Local congregations use music in their services in most Christian church contexts. This is true of almost every denomination and facet of Christianity. Even the minimalist approach of using no instruments still requires attention to vocal operation of music concepts. In fact, those using extensive instrumentation must be even more wary of accomodating instrument and musician preferences that compromise the ability of the vocal engagement of the congregation.
But before we talk too technically about music, let's step back and begin with some clarifying foundational points.
PART I: FOUNDATIONS- WHY CARE ABOUT VOCAL RANGE?
Before getting to work on practically establishing and using a vocal range in your local church worship, Let's talk first about the values and issues that make this an important topic to be looked at seriously and implemented by worship leaders.
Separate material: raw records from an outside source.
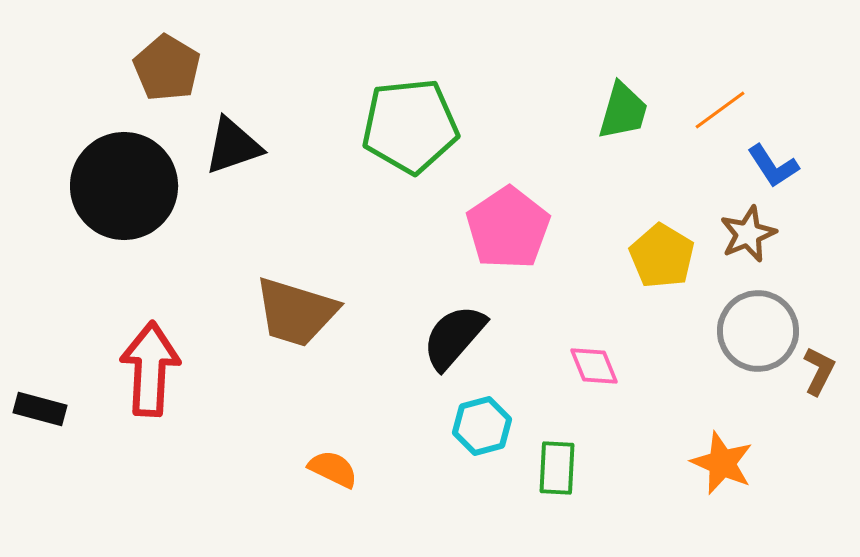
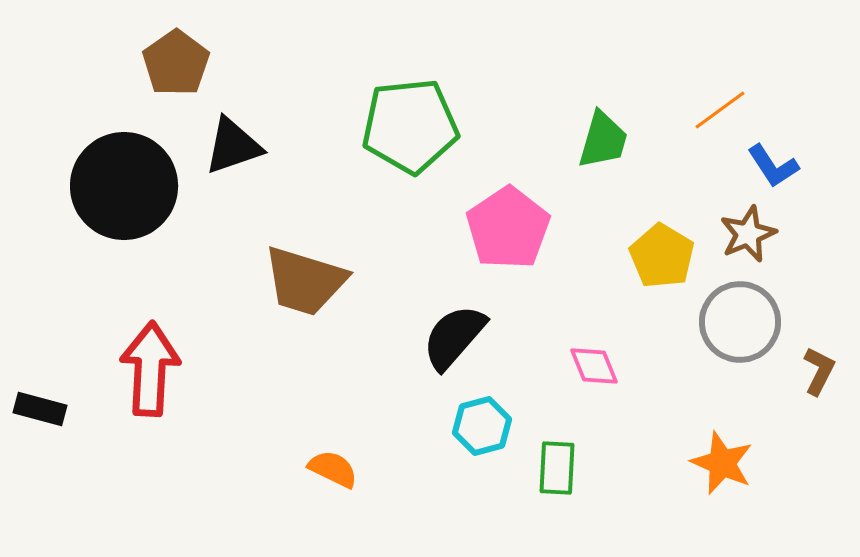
brown pentagon: moved 9 px right, 5 px up; rotated 6 degrees clockwise
green trapezoid: moved 20 px left, 29 px down
brown trapezoid: moved 9 px right, 31 px up
gray circle: moved 18 px left, 9 px up
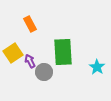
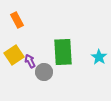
orange rectangle: moved 13 px left, 4 px up
yellow square: moved 1 px right, 2 px down
cyan star: moved 2 px right, 10 px up
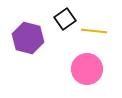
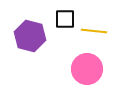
black square: rotated 35 degrees clockwise
purple hexagon: moved 2 px right, 2 px up
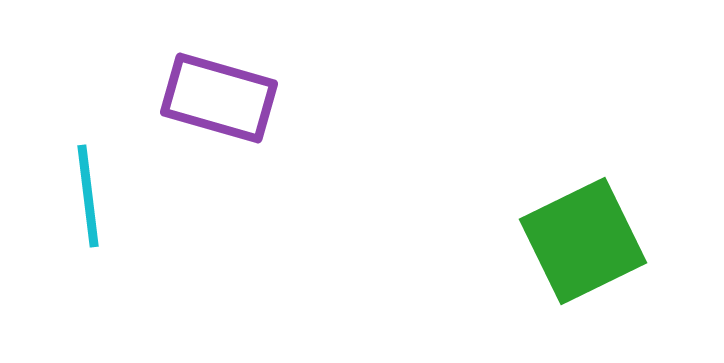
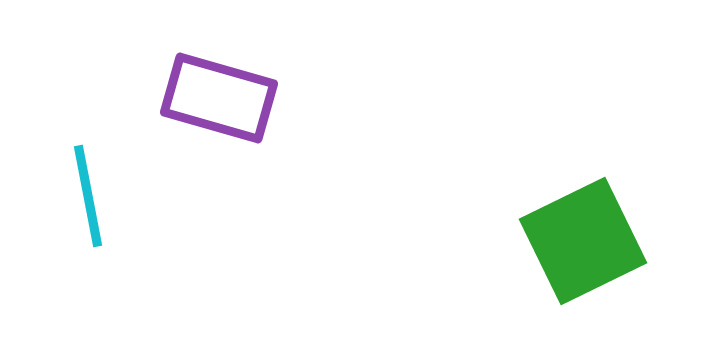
cyan line: rotated 4 degrees counterclockwise
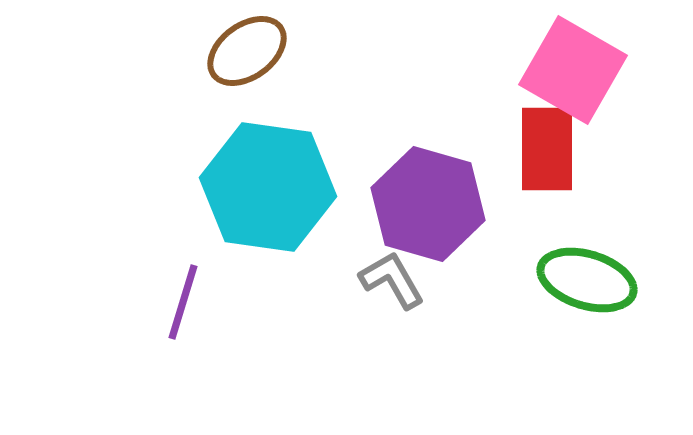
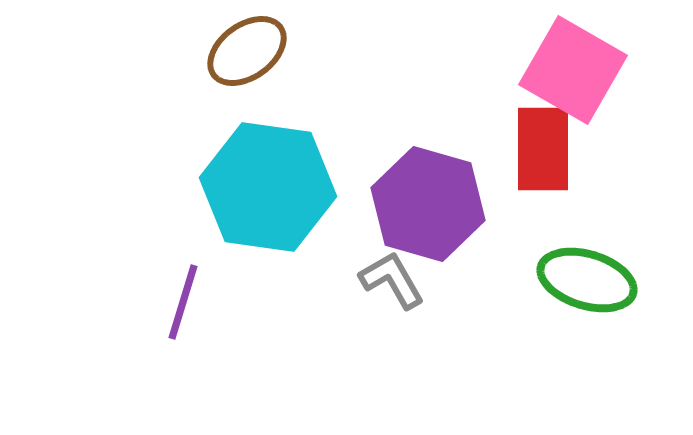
red rectangle: moved 4 px left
Worship Connected to Vision
In many cases, the primary goal of worship and music in your local church will often be connected to your church vision, such as -
- to glorify and enjoy God forever
- to make God famous
- to love God and love others
- to build a community of love where Christ is lifted up and people are set free
- to reach the world of Jesus
You may insert your local church vision statement above to the list. When we look at these kinds of statements we must draw from them a sense of honesty about how people in our local churches will actually participate in what you intend, and how we believe God is leading our congregation within that purpose. Regardless of what your vision is, you must find a way that your worship and music fit into it.
Vision Connected to Community
Some people will say "it is all just for God's glory". This is true enough, but if we stick strictly to that statement, each one of our church community members can stay home, pray and worship God with no need for any community gatherings. We could trace through scripture and build a clearer understanding, however, especially through the book of Acts, and on through most of the New Testament (Paul's writings, John's writings and even Peter). The truth is that the New Testament church formed into community based not only on cultural forces, but based on the model of Jesus, who lived and declared he would build his church (his community) through the faithful obedience of his apostles and followers that would come after them. Jesus treatise of prayer and community in John 17 is a powerful expression of his divine community (in the Trinity) and his explicit prayer for our own unity and community that reflects his love (towards the end of chapter 17). This is synopsized well in his statement in John 13:35 "By this eveyrone will know that you are my disciples, if you love one another".
On that basis, we find Paul expounding on Christian church and community throughout almost all of his letters, constantly encouraging people to love one another, wait for one another (in communion gatherings), defer to one another (related to husbands and wives), honor one another (younger and older people) and on and on. The writer of Hebrews says its succinctly-
And let us consider how we may spur one another on toward love and good deeds, not giving up meeting together, as some are in the habit of doing, but encouraging one another—and all the more as you see the Day approaching. (Heb. 10:24-25)
The point of exploring all this (very briefly) is that we can see a theme of "prefering one another" that resonates through the entire New Testament, from the teaching of Christ to the applications of the apostles and writers of scriptures. As we look to pursue the vision God has given our local congregations, we must find ways to encourage all our people to engage, if we are to pursue God and give Him place to accomplish his mission through us.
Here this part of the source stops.